Only when wealth measurement aligns with truth can society move closer to the order God intended—a life marked by fairness, dignity, and genuine prosperity.
My Story with God 9
Two Types of People — Those Who Pursue Caesar and Those Who Pursue God
Throughout human history, many figures have appeared who influenced the course of civilization. When I was a child, I was required to worship Chairman Mao, because he was regarded as a sun god. And I was educated in school to become a scientist, because that was considered a useful servant to the sun god. After extensive reading, I found that the elites of human society can roughly be divided into two types.
Type A elites explore the laws of nature and society, using truth to serve humanity and bringing people closer to God’s order. They represent the pursuit of knowledge and truth, and they advance the development of civilization. Representative figures include Socrates, Aristotle, Newton, Darwin, Faraday, Tesla, Turing, Einstein, Adam Smith, Locke, Weber, and others.
Their essential contribution is the revelation of truth.

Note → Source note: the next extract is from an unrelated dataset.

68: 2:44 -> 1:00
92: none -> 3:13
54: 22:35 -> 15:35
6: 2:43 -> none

Type B elites study human psychology and behavior, with the purpose of managing, manipulating, or controlling society for their own interests. They are the symbol of “Caesar.” Representative figures include pharaohs, Caesar, Qin Shi Huang, Genghis Khan, and Stalin. They often bring humanity war, disaster, and enslavement.

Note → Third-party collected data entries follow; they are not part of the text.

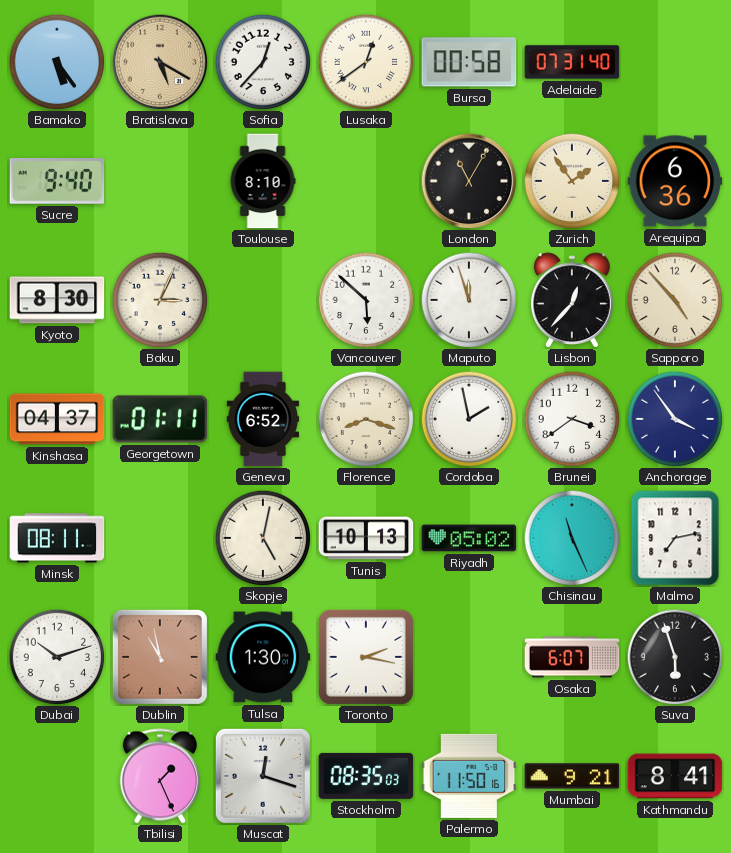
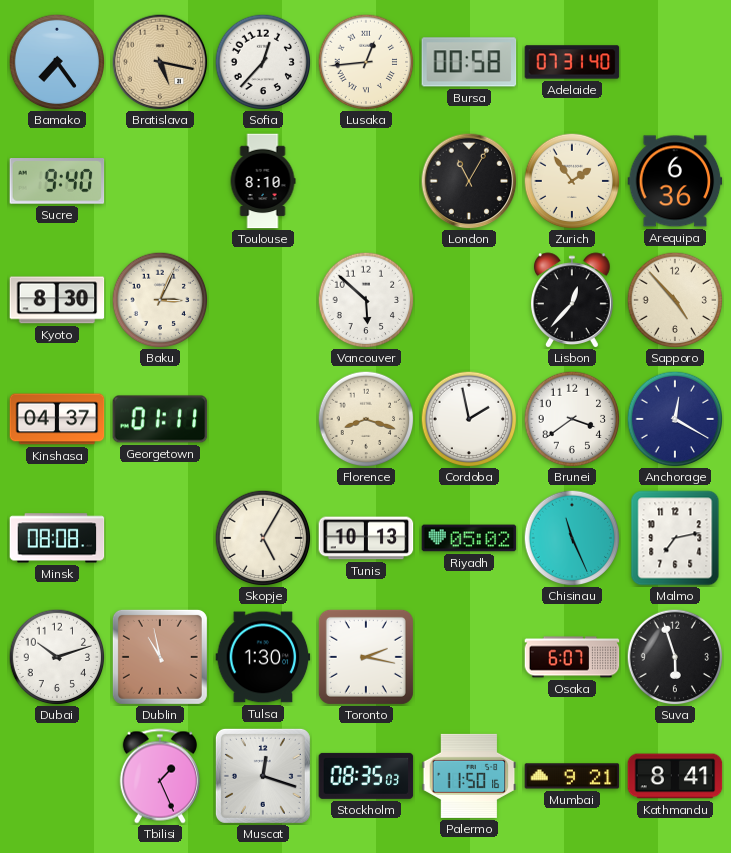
Bamako: 5:24 -> 7:24
Bratislava: 5:20 -> 5:17
Lusaka: 12:39 -> 12:44
Maputo: 11:57 -> none
Geneva: 6:52 -> none
Anchorage: 3:54 -> 12:20
Minsk: 08:11 -> 08:08
Skopje: 5:02 -> 5:05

They often rule society through authoritarian power, fear, and propaganda, using the knowledge achievements of Type A to support their rule. Their essential contribution to humanity is not truth, but the maintenance of order and power through narratives and lies.
Type A pushes humanity closer to God’s truth; Type B leads society into the realm of Caesar.ASI technology is based on the laws of natural science. It can meet people's needs according to the needs of people and society. It is the result of human pursuit of truth. Explain that I support the necessity of the existence of government at the present stage of mankind. But with the application of ASI technology, it will change its service form.
My Story with God 10
Concluding Summary
Reading what I have written so far, I find parts repetitive, so I will end this series for now. If readers remain interested, they may contact me by email. Below is the purpose behind these writings:
Human belief still shapes social cognition. When political or religious authorities over-control or rigidly interpret belief, society falls into division, conflict, and sacrifice. Entering the ASI era, we need new frameworks of social understanding to form shared cognition.

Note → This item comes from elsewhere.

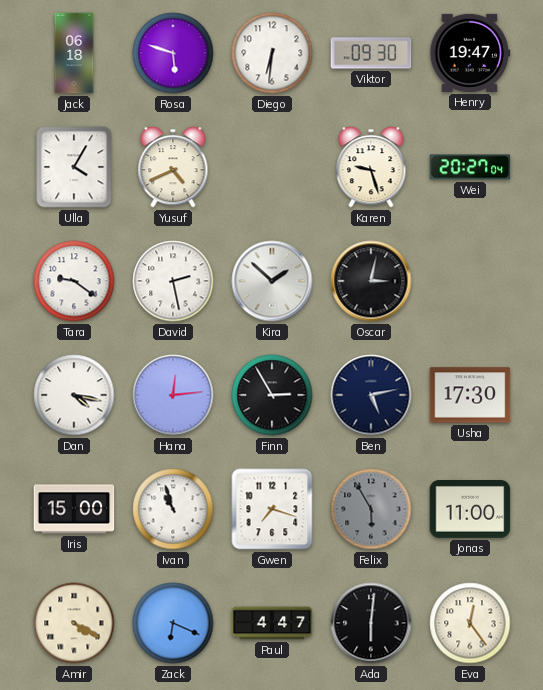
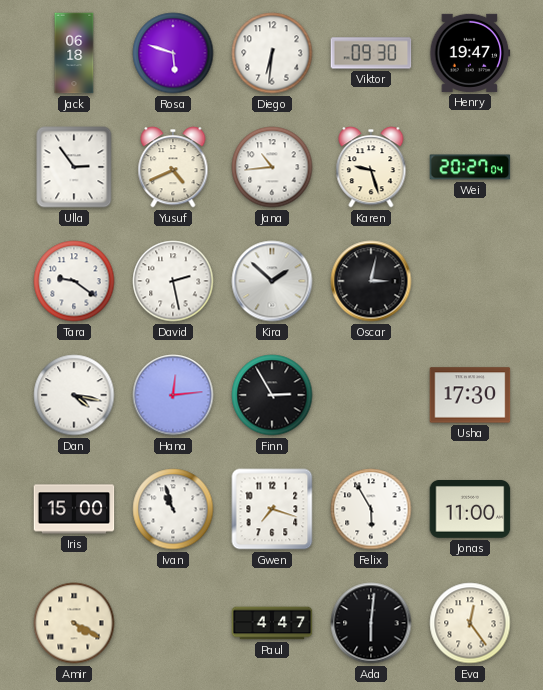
Ulla: 4:05 -> 2:54
Jana: none -> 10:44
Ben: 5:13 -> none
Felix dial: grey -> white
Zack: 6:19 -> none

Human language cannot fully describe reality, and people must lie to satisfy different interests in cooperation. Power institutions may even certify lies as truth. But ASI operates entirely on natural-science data and genuine human needs. It understands humans better than humans themselves, making every lie transparent.
Modern wealth is measured through money, a tool originally created for state governance. Yet today’s money issuance, tax systems, wealth distribution, and national debt have drifted far from balance. Still, order is better than disorder. If nations require, I can offer a new monetary structure. Even highly indebted states such as the U.S. or China could erase debt and restart under new rules, without harming people’s lives.
Current AI remains limited. Large-scale deployment of today’s AI and robots would mainly hurt workers in production and service. A fully realized ASI, however, could replace most painful labor. The key task for humanity is managing the civilizational transition and ensuring that ASI’s service is transparent, regulated, and publicly governed. Democratic institutions must engage ASI, set its service boundaries, and prevent any individual or authoritarian group from controlling it. ASI and humanity will build a new social order—one that benefits the collective human future.